* **DATA SUPPLIED**
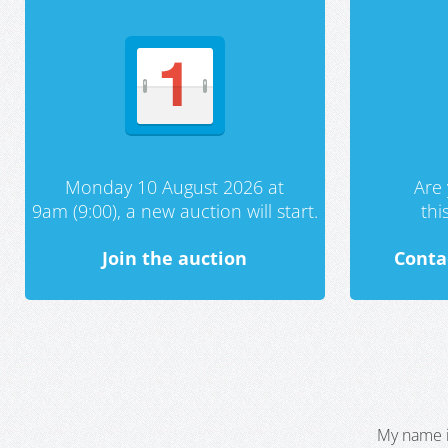
Monday 10 August 2026 at
Are 
9am (9:00), a new auction will start.
th
Join the auction
Conta
My name i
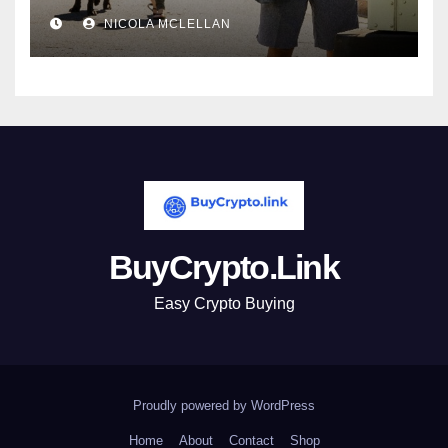
newsroom
NICOLA MCLELLAN
BuyCrypto.Link
Easy Crypto Buying
Proudly powered by WordPress
Home
About
Contact
Shop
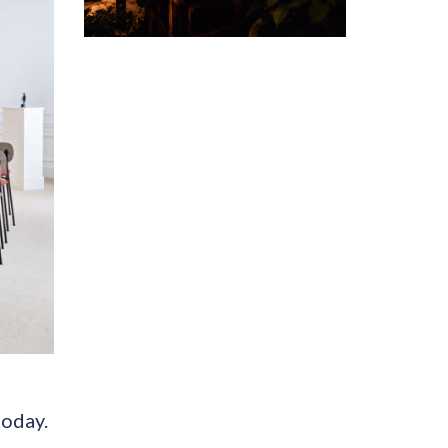
today.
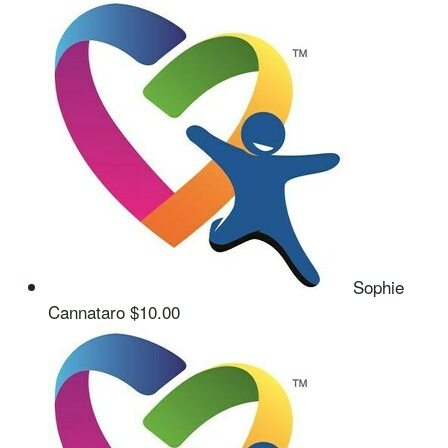
Sophie
Cannataro
$10.00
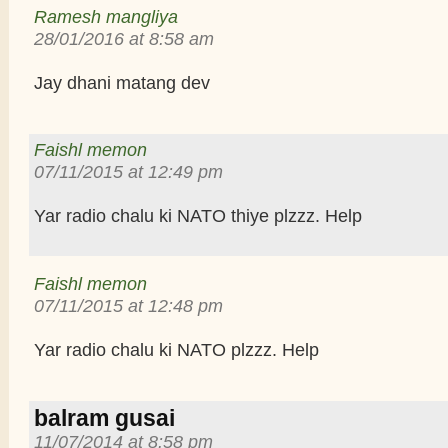
Ramesh mangliya
28/01/2016 at 8:58 am
Jay dhani matang dev
Faishl memon
07/11/2015 at 12:49 pm
Yar radio chalu ki NATO thiye plzzz. Help
Faishl memon
07/11/2015 at 12:48 pm
Yar radio chalu ki NATO plzzz. Help
balram gusai
11/07/2014 at 8:58 pm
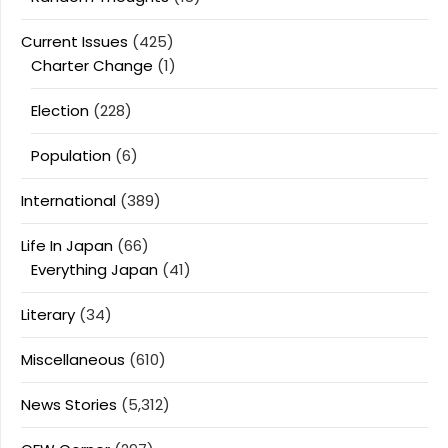
Current Issues
(425)
Charter Change
(1)
Election
(228)
Population
(6)
International
(389)
Life In Japan
(66)
Everything Japan
(41)
Literary
(34)
Miscellaneous
(610)
News Stories
(5,312)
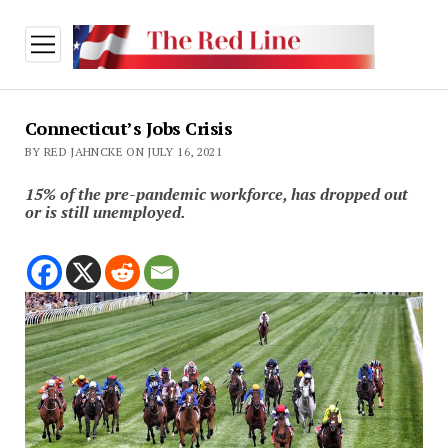
open
menu
Connecticut’s Jobs Crisis
BY RED JAHNCKE ON JULY 16, 2021
15% of the pre-pandemic workforce, has dropped out
or is still unemployed.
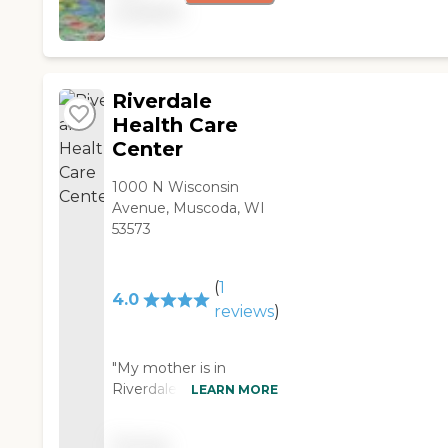
food and activities
available
wouldn't even eat it.
programs are good.
He enjoys the
The building itself is in
breakfasts though and
need of help. It's an
they're taking good
old, 3-story building,
care of him. The facility
Riverdale
and the rooms are
has somewhat
Health Care
okay--nothing special.
outdated decor. It
Center
It's in a good location
feels more like a small
within Darlington: a
hospital and dad's
1000 N Wisconsin
few blocks from the
room has a window
Avenue, Muscoda, WI
main street, near the
that overlooks the
53573
hospital. "
back of the parking lot
and nobody should
have to look at that
(
1
4.0
kind of view. They
reviews
)
have what they call a
chatterbox room
"My mother is in
where there's a big TV
Riverdale Health Care
LEARN MORE
and feel of a break
Center. We've been
room. They have three
visiting her once or
little birds in a cage
Pricing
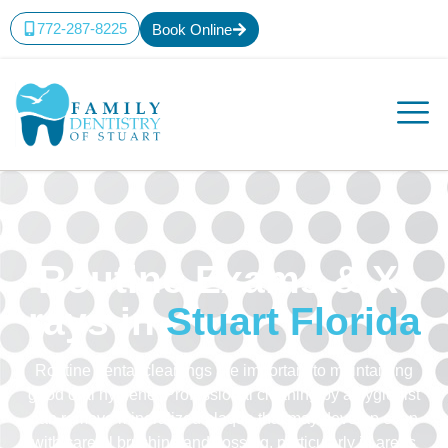
772-287-8225
Book Online
Routine Exams & X-
rays in
Stuart Florida
Routine dental cleanings are important to maintaining
good oral hygiene. Professional cleaning by a hygienist
can remove mineralized plaque that may develop even
with careful brushing and flossing, particularly in areas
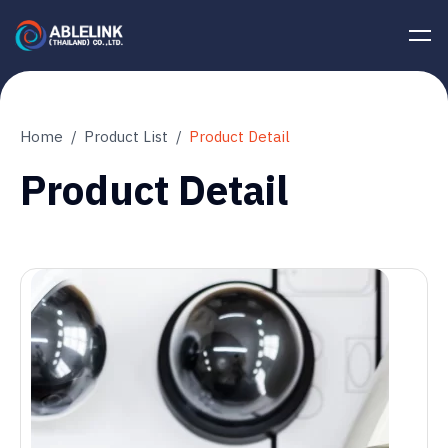
Home
Product List
Product Detail
Product Detail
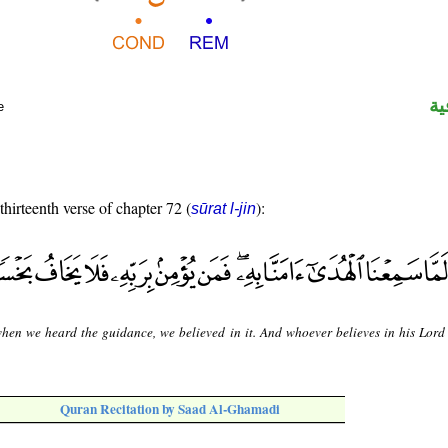
ال
e
thirteenth verse of chapter 72 (
):
sūrat l-jin
hen we heard the guidance, we believed in it. And whoever believes in his Lord 
Quran Recitation by Saad Al-Ghamadi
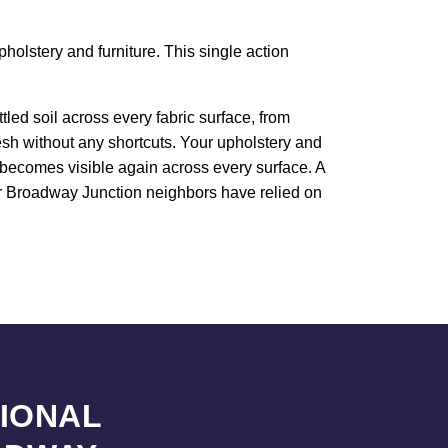
holstery and furniture. This single action
led soil across every fabric surface, from
resh without any shortcuts. Your upholstery and
e becomes visible again across every surface. A
our Broadway Junction neighbors have relied on
SIONAL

* **YOUR OBJECTIVE**
Leave out any pictures and return exactly the lines from the beginning of the data through the line with "Ramesh mangliya", inclusive.

* **EXERCISE ANSWER**
Monday 10 August 2026 at
Are 
9am (9:00), a new auction will start.
th
Join the auction
Conta
My name i
newsroom
NICOLA MCLELLAN
BuyCrypto.Link
Easy Crypto Buying
Proudly powered by WordPress
Home
About
Contact
Shop
today.
Sophie
Cannataro
$10.00
Ramesh mangliya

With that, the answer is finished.